• REQUIRED ACTION: Transcribe, exactly as they appear, only the lines from the one holding "rappele quelques deboires avec un de leurs" through the end of the entries below.

• EXTRACTED INFORMATION:
=== Section Start ===

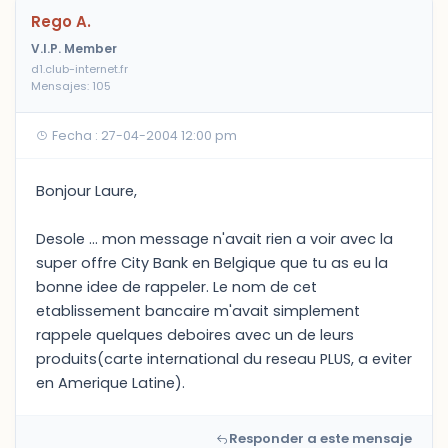
Rego A.
V.I.P. Member
d1.club-internet.fr
Mensajes: 105
Fecha : 27-04-2004 12:00 pm
Bonjour Laure,
Desole ... mon message n'avait rien a voir avec la
super offre City Bank en Belgique que tu as eu la
bonne idee de rappeler. Le nom de cet
etablissement bancaire m'avait simplement
rappele quelques deboires avec un de leurs
produits(carte international du reseau PLUS, a eviter
en Amerique Latine).
Responder a este mensaje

=== Section End ===

• ANSWER SECTION:
rappele quelques deboires avec un de leurs
produits(carte international du reseau PLUS, a eviter
en Amerique Latine).
Responder a este mensaje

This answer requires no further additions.